Is subtelomeric region and pericentromeric region defined in human genome?
I’ve been trying to see if there’s any coordinates for these but doesn’t have much luck. Saw a bunch of people defining it by +-2MB around the centromere gap and 30kb away from the telomere. I was wondering if you guys have any knowledge about this. Thanks!
Centromeres and telomeres are highly repetitive regions that, as far as I know, still defy assembly for each chromosome. Another issue is that their lengths vary from chromosome to chromosome and from cell to cell.
One paper I found very useful in terms of information provided about subtelomeric regions is this one.
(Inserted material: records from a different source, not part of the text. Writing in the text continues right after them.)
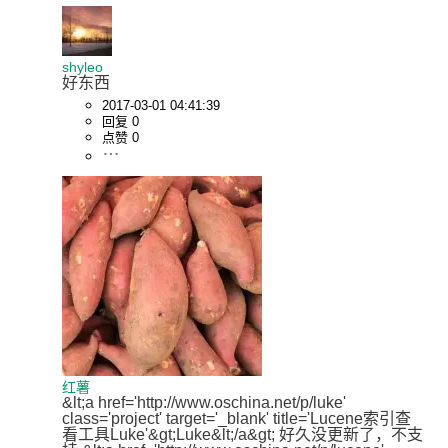
shyleo
好东西
2017-03-01 04:41:39
回复 0
点赞 0
红薯
&lt;a href='http://www.oschina.net/p/luke' 
class='project' target='_blank' title='Lucene索引查
看工具Luke'&gt;Luke&lt;/a&gt; 好久没更新了，不支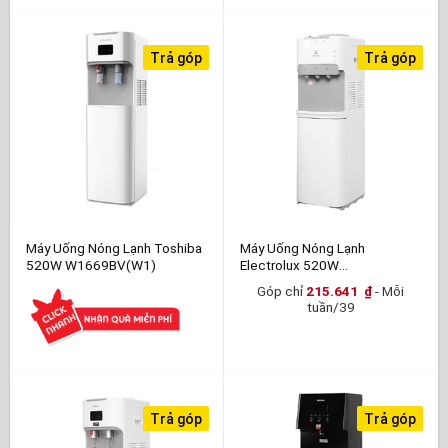
Trả góp
Trả góp
Máy Uống Nóng Lạnh Toshiba
Máy Uống Nóng Lạnh
520W W1669BV(W1)
Electrolux 520W
EQALF01TXWV
Góp chỉ
215.641
₫
- Mỗi
tuần/39
Trả góp
Trả góp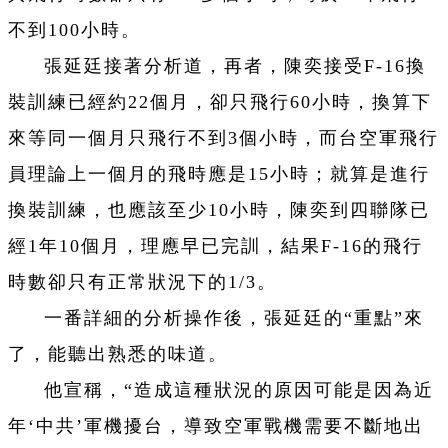
不到100小時。
張延廷接著分析道，再者，陳奕接受F-16換
裝訓練已經約22個月，卻只飛行60小時，換算下
來等同一個月只飛行不到3個小時，而台空軍飛行
員理論上一個月的飛時應是15小時；就算是進行
換裝訓練，也應該至少10小時，陳奕到四聯隊已
經1年10個月，理應早已完訓，結果F-16的飛行
時數卻只有正常狀況下的1/3。
一番詳細的分析操作後，張延廷的“重點”來
了，能聽出熟悉的味道。
他宣稱，“造成這種狀況的原因可能是因為近
年‘中共’軍機擾台，導致空軍戰機需要不斷地出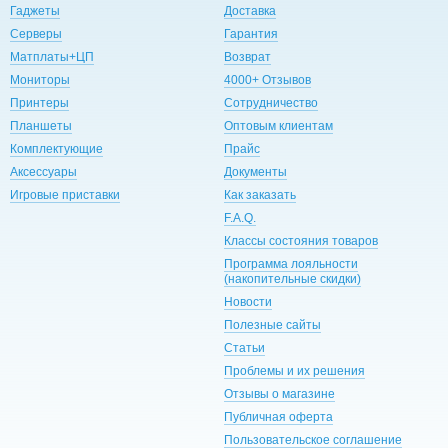
Гаджеты
Доставка
Серверы
Гарантия
Матплаты+ЦП
Возврат
Мониторы
4000+ Отзывов
Принтеры
Сотрудничество
Планшеты
Оптовым клиентам
Комплектующие
Прайс
Аксессуары
Документы
Игровые приставки
Как заказать
F.A.Q.
Классы состояния товаров
Программа лояльности
(накопительные скидки)
Новости
Полезные сайты
Статьи
Проблемы и их решения
Отзывы о магазине
Публичная оферта
Пользовательское соглашение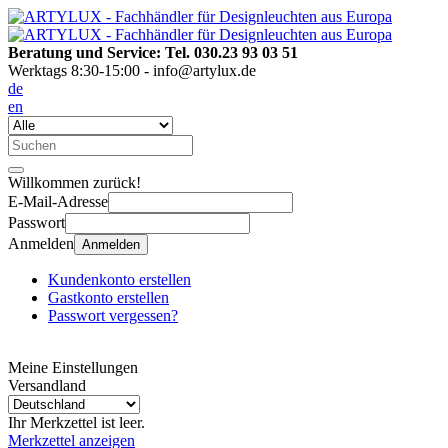
Beratung und Service: Tel. 030.23 93 03 51
Werktags 8:30-15:00 - info@artylux.de
de
en
Willkommen zurück!
E-Mail-Adresse
Passwort
Anmelden
Anmelden
Kundenkonto erstellen
Gastkonto erstellen
Passwort vergessen?
Meine Einstellungen
Versandland
Ihr Merkzettel ist leer.
Merkzettel anzeigen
It provides a fasta file as a supplementary where subtelomeric regions are defined as 500kb regions on both p and q arms of chromosomes of hg19 assembly.
I recently wondered about the same question and tried to find an answer as I did not find any attempt to provide a kind of “annotation” of subtelomeric regions in hg19 genome assembly.
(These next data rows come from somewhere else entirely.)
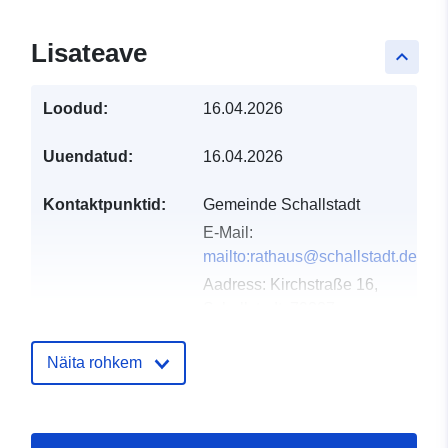
Lisateave
keyboard_arrow_up
Loodud:
16.04.2026
Uuendatud:
16.04.2026
Kontaktpunktid:
Gemeinde Schallstadt
E-Mail:
mailto:rathaus@schallstadt.de
Aadress:
Kirchstraße 16,
Schallstadt, 79227,
Deutschland
URL:
Näita rohkem
http://www.schallstadt.de
Kataloogi kirje:
Lisatud andmetele.europa.eu:
02 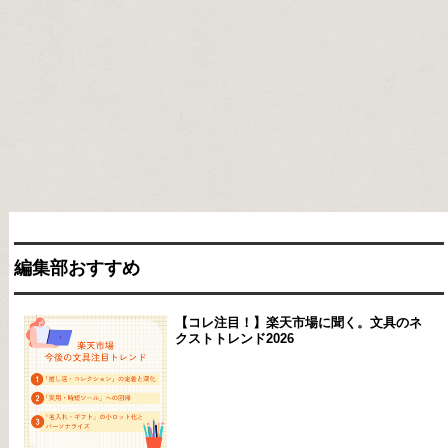
編集部おすすめ
【コレ注目！】楽天市場に聞く。文具のネ
クストトレンド2026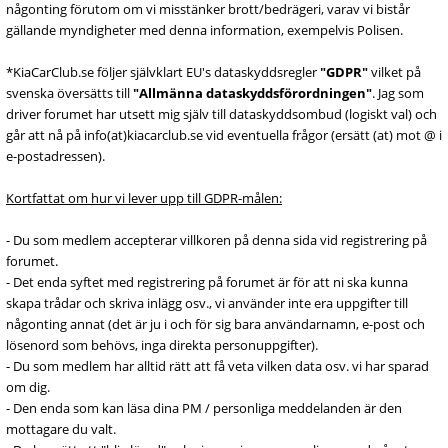
någonting förutom om vi misstänker brott/bedrägeri, varav vi bistår
gällande myndigheter med denna information, exempelvis Polisen.
*KiaCarClub.se följer självklart EU's dataskyddsregler
"GDPR"
vilket på
svenska översätts till
"Allmänna dataskyddsförordningen"
. Jag som
driver forumet har utsett mig själv till dataskyddsombud (logiskt val) och
går att nå på info(at)kiacarclub.se vid eventuella frågor (ersätt (at) mot @ i
e-postadressen).
Kortfattat om hur vi lever upp till GDPR-målen:
- Du som medlem accepterar villkoren på denna sida vid registrering på
forumet.
- Det enda syftet med registrering på forumet är för att ni ska kunna
skapa trådar och skriva inlägg osv., vi använder inte era uppgifter till
någonting annat (det är ju i och för sig bara användarnamn, e-post och
lösenord som behövs, inga direkta personuppgifter).
- Du som medlem har alltid rätt att få veta vilken data osv. vi har sparad
om dig.
- Den enda som kan läsa dina PM / personliga meddelanden är den
mottagare du valt.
Starting from data of the paper I cited previously, I tried to create an annotation of subtelomeres in hg19.
I produced 2 bed files with coordinates of subtelomeres in hg19:
hg19_subtelomeres.bed: which contains the “strict” coordinates of subtelomeres based on the paper fasta file, and telomeres regions from the UCSC genome browser.
hg19_extended_subtelomeres.bed: where I removed the gaps existing between subtelomeres coordinates and telomeres, by extending the subtelomeres to where telomeres end/start (depending on which chromosome arm you consider).
I would be very interested if others could contribute, give feedbacks or provide an alternative approach to define subtelomeric regions. I am currently working on a method to define coordinates of pericentromeric regions, this time based on repetive elements composition along chromosomes. Maybe I will have the opportunity to share it here too when it will be available.